Barracuda is one of Garth Ennis’s… what shall we call them… NC-17 action comedy limited series. He’s got a bunch of them at Vertigo, a few a handful of other places. The difference with Barracuda is it’s for Marvel (it’s the only Punisher MAX spin-off, which is something since Ennis loved spin-offs for Preacher and The Boys) and it’s maybe a little more… edgy as a pejorative for that thing White guys do edgy. Bad Tarantino and Tarantino knock-offs. Every twentieth word or so from series hero Barracuda is starts with ni- and ends in -ga. I wonder if you counted them you could figure out how many the editors at Marvel let Ennis have each issue….
Then there’s the main villain, Big Chris (as in Christopher Walken—Barracuda works best when you read Chris’s lines in Walken’s voice, which the lettering actually works towards, and Barracuda in JB Smoove’s, though you’d never really want to see Smoove play Barracuda as Barracuda’s a vicious sociopathic cannibal and Smoove’s really likable). Starting with Big Chris’s return to the story—he hires Barracuda in the first part, then Barracuda betrays him in the second, and Big Chris is back in the third issue and calling Barracuda a different racial epithet at the end of every sentence. Because Barracuda buys into brothers in arms—Airborne, crime, etc—over racism. Because it’s funny to have a racist sheriff hang out with Barracuda and call him slurs. It’s the kind of post-racist thing you’d expect to see after Obama was president but Ennis is a trailblazer so it’s a couple years early.
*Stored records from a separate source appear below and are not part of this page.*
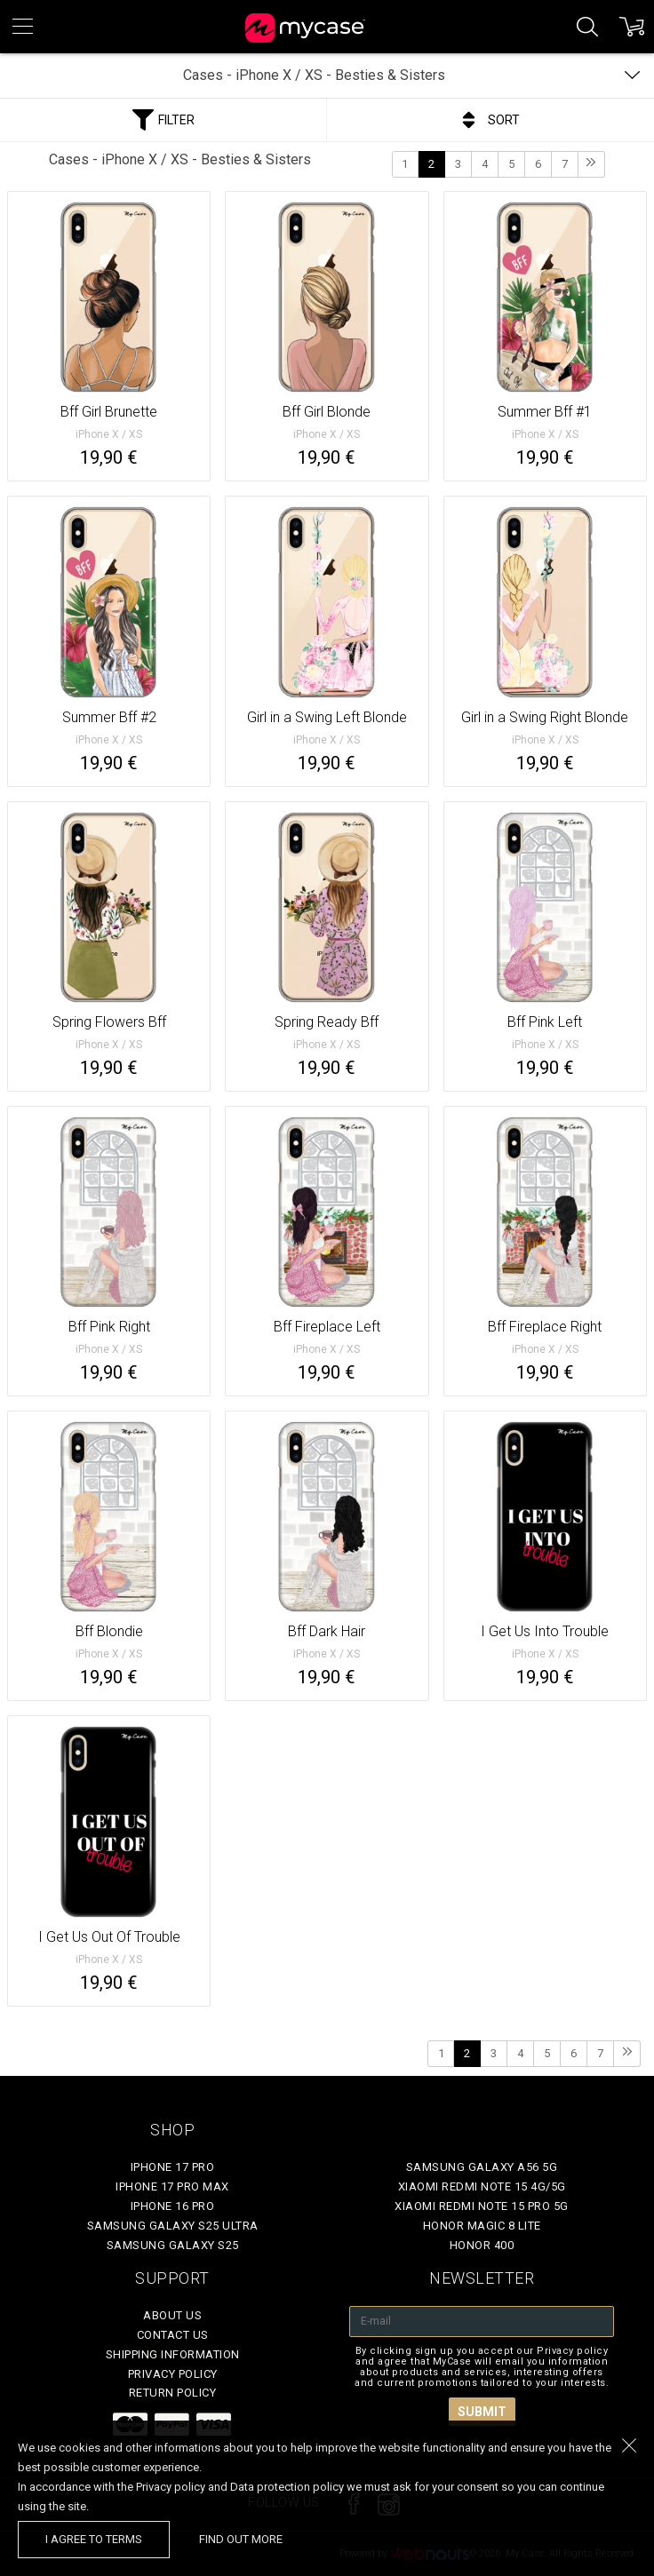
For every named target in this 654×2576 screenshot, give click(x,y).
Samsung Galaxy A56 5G (482, 2167)
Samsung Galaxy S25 (173, 2245)
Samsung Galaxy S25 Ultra (173, 2225)
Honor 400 (482, 2245)
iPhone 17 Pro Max (172, 2186)
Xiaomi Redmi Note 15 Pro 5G (482, 2206)
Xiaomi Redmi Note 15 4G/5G (482, 2186)
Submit (482, 2412)
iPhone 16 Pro (173, 2206)
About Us (172, 2315)
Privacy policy (173, 2374)
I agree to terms (93, 2539)
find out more (241, 2539)
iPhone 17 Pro (173, 2167)
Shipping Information (173, 2354)
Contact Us (173, 2334)
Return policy (173, 2392)
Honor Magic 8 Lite (482, 2225)
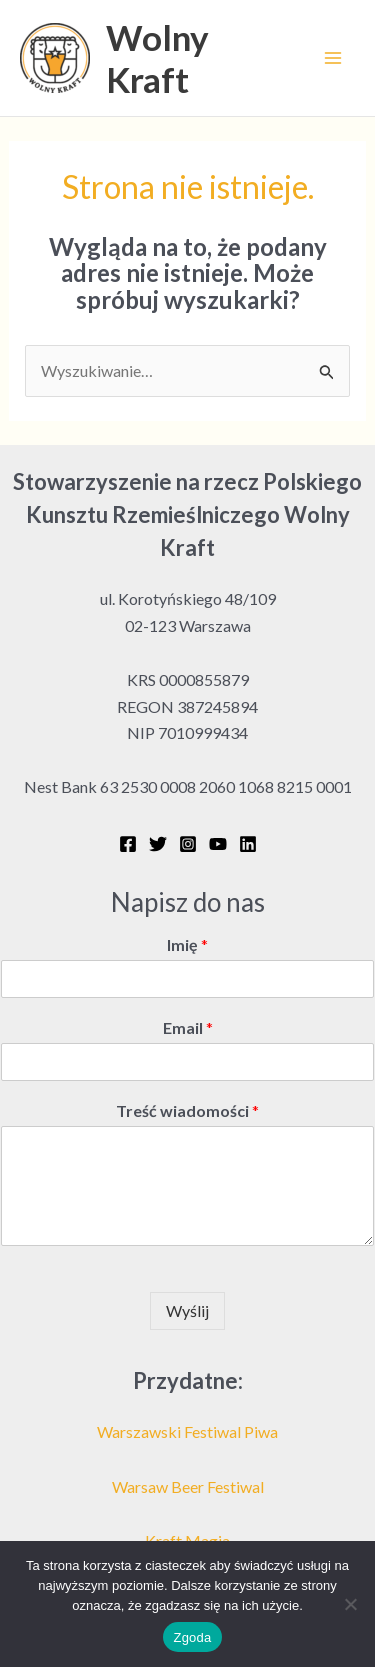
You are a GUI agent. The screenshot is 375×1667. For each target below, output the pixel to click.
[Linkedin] (248, 844)
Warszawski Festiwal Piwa (187, 1431)
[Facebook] (128, 844)
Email (188, 1027)
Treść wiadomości (187, 1110)
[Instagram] (188, 844)
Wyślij (187, 1310)
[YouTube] (218, 844)
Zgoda (192, 1637)
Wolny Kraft (157, 58)
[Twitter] (158, 844)
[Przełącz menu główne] (333, 58)
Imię (187, 944)
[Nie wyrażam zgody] (350, 1604)
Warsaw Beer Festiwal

It also doesn’t add up to anything so it’s kind of pointless to look at it so hard.
Ennis fills the five issue series with eclectic, funny but unlikable characters. There’s Barracuda, obviously, who—at least in this series—only sexually assaults men; the women are all willing. He puts together various plans throughout, which keep changing based on his inability to successfully predict how his machinations will play out. We don’t get a lot of the plans. Occasionally Ennis showcases them with a monologue or two, but more often we hear the adjustments when Barracuda’s telling other people about them.
The biggest subplot in the series are these two FBI agents, one old, one young, who are trying to use Barracuda’s plotting to arrest Big Chris. It all takes place in a fictional South American Reagan Republic, where Barracuda and his team of military advisors slaughtered the existing socialist government to put drug-runner Leopoldo in charge. Lots of great real American history stuff here, though it’s just garnish. Oddly, Goran Parlov’s art is best on the FBI guys, just for their expressions. The older one’s in sunglasses but the curve of his lips, you can see what he’s thinking. Great work from Parlov.
So Leopoldo’s the drug-running dictator, Wanda is his ex-porn star wife who’s sleeping with Barracuda, there’s the child molesting priest hiding out with them—I forgot for how long “adult” humor just meant directly targeting Howard Stern listeners. Barracuda’s there because Big Chris has entrusted him with Oswald, his only son. Oswald’s supposed to kill Leopoldo. Barracuda double-crosses Big Chris for Leopoldo, then will try to double-cross Leopoldo to take both him and Big Chris out. Plans within plans.
Oswald’s a hemophiliac and, therefore, can’t be touched or in any way injured.
Fifty is Barracuda’s fellow military advisor from the eighties who went to work at the Pentagon but is a closeted trans woman, which Barracuda somehow knows about but maybe has never seen Fifty dressed for her gender. It’s unclear. Ennis’s take on it seems to be so transphobic it’s no longer transphobic? He also throws in some homophobia but… again, is it through the looking glass and circular? Doesn’t matter, because there’s no reason to read Barracuda. Not even for Punisher MAX completists. It’s not great or even good really, but it’s not incompetent or bad. Ennis just doesn’t have a story and tries to mug his way through it. Parlov’s art is good but it’s not particularly interesting stuff. It starts in Florida, which is basically just as tropical as the South American city-state; actually, Barracuda’s adventures in Florida seem more interesting than his attempted coup with an eclectic supporting cast.
Can’t wait to see what Disney does with the property.